*** RAW DATA ***
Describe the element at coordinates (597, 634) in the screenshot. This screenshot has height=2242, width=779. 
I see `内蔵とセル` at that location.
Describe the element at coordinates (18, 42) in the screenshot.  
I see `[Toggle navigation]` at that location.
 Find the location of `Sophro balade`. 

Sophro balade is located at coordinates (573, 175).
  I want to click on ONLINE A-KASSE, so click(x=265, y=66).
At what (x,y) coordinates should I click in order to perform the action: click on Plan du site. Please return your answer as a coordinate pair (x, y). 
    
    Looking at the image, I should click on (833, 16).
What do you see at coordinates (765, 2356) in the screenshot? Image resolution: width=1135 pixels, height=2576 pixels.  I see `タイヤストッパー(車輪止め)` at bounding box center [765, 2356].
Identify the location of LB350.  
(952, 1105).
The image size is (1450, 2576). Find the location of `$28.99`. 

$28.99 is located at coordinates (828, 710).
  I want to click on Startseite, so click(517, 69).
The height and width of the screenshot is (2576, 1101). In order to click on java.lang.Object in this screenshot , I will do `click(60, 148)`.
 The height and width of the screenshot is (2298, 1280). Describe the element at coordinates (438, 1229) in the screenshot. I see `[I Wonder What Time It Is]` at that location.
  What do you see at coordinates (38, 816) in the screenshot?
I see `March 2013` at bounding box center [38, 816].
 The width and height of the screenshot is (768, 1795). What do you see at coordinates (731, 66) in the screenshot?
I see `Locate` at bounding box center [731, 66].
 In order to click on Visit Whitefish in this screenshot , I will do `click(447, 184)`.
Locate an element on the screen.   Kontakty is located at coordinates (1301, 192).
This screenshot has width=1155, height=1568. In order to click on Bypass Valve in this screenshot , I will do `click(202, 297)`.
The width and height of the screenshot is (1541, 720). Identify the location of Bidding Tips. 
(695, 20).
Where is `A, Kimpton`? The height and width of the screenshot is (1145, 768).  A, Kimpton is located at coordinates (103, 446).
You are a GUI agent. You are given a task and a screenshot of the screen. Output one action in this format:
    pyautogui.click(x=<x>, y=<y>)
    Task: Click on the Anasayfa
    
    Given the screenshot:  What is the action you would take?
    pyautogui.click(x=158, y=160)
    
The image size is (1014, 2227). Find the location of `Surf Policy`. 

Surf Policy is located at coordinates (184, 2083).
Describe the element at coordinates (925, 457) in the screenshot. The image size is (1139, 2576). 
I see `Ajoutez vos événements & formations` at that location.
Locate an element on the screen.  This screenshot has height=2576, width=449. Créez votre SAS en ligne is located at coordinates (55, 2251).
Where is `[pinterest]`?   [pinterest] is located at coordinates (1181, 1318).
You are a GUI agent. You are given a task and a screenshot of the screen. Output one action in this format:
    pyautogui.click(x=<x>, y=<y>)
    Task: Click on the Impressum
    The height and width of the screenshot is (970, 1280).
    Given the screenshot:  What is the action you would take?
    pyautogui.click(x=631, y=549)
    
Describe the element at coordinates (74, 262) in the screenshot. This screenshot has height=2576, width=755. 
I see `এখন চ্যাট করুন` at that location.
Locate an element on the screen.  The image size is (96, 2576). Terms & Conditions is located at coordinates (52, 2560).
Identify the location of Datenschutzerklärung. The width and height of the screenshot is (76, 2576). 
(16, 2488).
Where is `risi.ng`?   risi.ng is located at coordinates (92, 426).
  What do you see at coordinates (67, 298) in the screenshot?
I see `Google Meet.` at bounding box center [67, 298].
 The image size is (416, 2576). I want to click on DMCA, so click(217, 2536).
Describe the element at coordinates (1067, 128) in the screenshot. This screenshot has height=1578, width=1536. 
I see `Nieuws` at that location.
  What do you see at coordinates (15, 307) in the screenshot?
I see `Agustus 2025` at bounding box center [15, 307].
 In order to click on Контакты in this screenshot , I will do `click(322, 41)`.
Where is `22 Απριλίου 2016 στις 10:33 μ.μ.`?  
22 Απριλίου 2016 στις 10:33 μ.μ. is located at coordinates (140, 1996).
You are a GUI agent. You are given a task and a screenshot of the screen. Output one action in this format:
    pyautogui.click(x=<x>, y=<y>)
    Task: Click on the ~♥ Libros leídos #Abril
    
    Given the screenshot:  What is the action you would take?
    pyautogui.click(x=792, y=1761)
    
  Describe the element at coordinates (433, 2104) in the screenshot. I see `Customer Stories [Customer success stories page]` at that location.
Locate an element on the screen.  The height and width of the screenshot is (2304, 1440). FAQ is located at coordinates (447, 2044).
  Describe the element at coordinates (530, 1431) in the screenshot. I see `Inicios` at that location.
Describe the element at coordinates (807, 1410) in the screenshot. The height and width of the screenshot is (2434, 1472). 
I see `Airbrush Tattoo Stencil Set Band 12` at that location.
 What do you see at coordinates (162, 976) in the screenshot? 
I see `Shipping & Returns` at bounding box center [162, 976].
*** End of RAW DATA ***
#### PROBLEM DESCRIPTION
Retype every line of the data, keeping each one exactly as it is.

#### SOLUTION TO THIS EXERCISE
Describe the element at coordinates (597, 634) in the screenshot. This screenshot has height=2242, width=779. 
I see `内蔵とセル` at that location.
Describe the element at coordinates (18, 42) in the screenshot.  
I see `[Toggle navigation]` at that location.
 Find the location of `Sophro balade`. 

Sophro balade is located at coordinates (573, 175).
  I want to click on ONLINE A-KASSE, so click(x=265, y=66).
At what (x,y) coordinates should I click in order to perform the action: click on Plan du site. Please return your answer as a coordinate pair (x, y). 
    
    Looking at the image, I should click on (833, 16).
What do you see at coordinates (765, 2356) in the screenshot? Image resolution: width=1135 pixels, height=2576 pixels.  I see `タイヤストッパー(車輪止め)` at bounding box center [765, 2356].
Identify the location of LB350.  
(952, 1105).
The image size is (1450, 2576). Find the location of `$28.99`. 

$28.99 is located at coordinates (828, 710).
  I want to click on Startseite, so click(517, 69).
The height and width of the screenshot is (2576, 1101). In order to click on java.lang.Object in this screenshot , I will do `click(60, 148)`.
 The height and width of the screenshot is (2298, 1280). Describe the element at coordinates (438, 1229) in the screenshot. I see `[I Wonder What Time It Is]` at that location.
  What do you see at coordinates (38, 816) in the screenshot?
I see `March 2013` at bounding box center [38, 816].
 The width and height of the screenshot is (768, 1795). What do you see at coordinates (731, 66) in the screenshot?
I see `Locate` at bounding box center [731, 66].
 In order to click on Visit Whitefish in this screenshot , I will do `click(447, 184)`.
Locate an element on the screen.   Kontakty is located at coordinates (1301, 192).
This screenshot has width=1155, height=1568. In order to click on Bypass Valve in this screenshot , I will do `click(202, 297)`.
The width and height of the screenshot is (1541, 720). Identify the location of Bidding Tips. 
(695, 20).
Where is `A, Kimpton`? The height and width of the screenshot is (1145, 768).  A, Kimpton is located at coordinates (103, 446).
You are a GUI agent. You are given a task and a screenshot of the screen. Output one action in this format:
    pyautogui.click(x=<x>, y=<y>)
    Task: Click on the Anasayfa
    
    Given the screenshot:  What is the action you would take?
    pyautogui.click(x=158, y=160)
    
The image size is (1014, 2227). Find the location of `Surf Policy`. 

Surf Policy is located at coordinates (184, 2083).
Describe the element at coordinates (925, 457) in the screenshot. The image size is (1139, 2576). 
I see `Ajoutez vos événements & formations` at that location.
Locate an element on the screen.  This screenshot has height=2576, width=449. Créez votre SAS en ligne is located at coordinates (55, 2251).
Where is `[pinterest]`?   [pinterest] is located at coordinates (1181, 1318).
You are a GUI agent. You are given a task and a screenshot of the screen. Output one action in this format:
    pyautogui.click(x=<x>, y=<y>)
    Task: Click on the Impressum
    The height and width of the screenshot is (970, 1280).
    Given the screenshot:  What is the action you would take?
    pyautogui.click(x=631, y=549)
    
Describe the element at coordinates (74, 262) in the screenshot. This screenshot has height=2576, width=755. 
I see `এখন চ্যাট করুন` at that location.
Locate an element on the screen.  The image size is (96, 2576). Terms & Conditions is located at coordinates (52, 2560).
Identify the location of Datenschutzerklärung. The width and height of the screenshot is (76, 2576). 
(16, 2488).
Where is `risi.ng`?   risi.ng is located at coordinates (92, 426).
  What do you see at coordinates (67, 298) in the screenshot?
I see `Google Meet.` at bounding box center [67, 298].
 The image size is (416, 2576). I want to click on DMCA, so click(217, 2536).
Describe the element at coordinates (1067, 128) in the screenshot. This screenshot has height=1578, width=1536. 
I see `Nieuws` at that location.
  What do you see at coordinates (15, 307) in the screenshot?
I see `Agustus 2025` at bounding box center [15, 307].
 In order to click on Контакты in this screenshot , I will do `click(322, 41)`.
Where is `22 Απριλίου 2016 στις 10:33 μ.μ.`?  
22 Απριλίου 2016 στις 10:33 μ.μ. is located at coordinates (140, 1996).
You are a GUI agent. You are given a task and a screenshot of the screen. Output one action in this format:
    pyautogui.click(x=<x>, y=<y>)
    Task: Click on the ~♥ Libros leídos #Abril
    
    Given the screenshot:  What is the action you would take?
    pyautogui.click(x=792, y=1761)
    
  Describe the element at coordinates (433, 2104) in the screenshot. I see `Customer Stories [Customer success stories page]` at that location.
Locate an element on the screen.  The height and width of the screenshot is (2304, 1440). FAQ is located at coordinates (447, 2044).
  Describe the element at coordinates (530, 1431) in the screenshot. I see `Inicios` at that location.
Describe the element at coordinates (807, 1410) in the screenshot. The height and width of the screenshot is (2434, 1472). 
I see `Airbrush Tattoo Stencil Set Band 12` at that location.
 What do you see at coordinates (162, 976) in the screenshot? 
I see `Shipping & Returns` at bounding box center [162, 976].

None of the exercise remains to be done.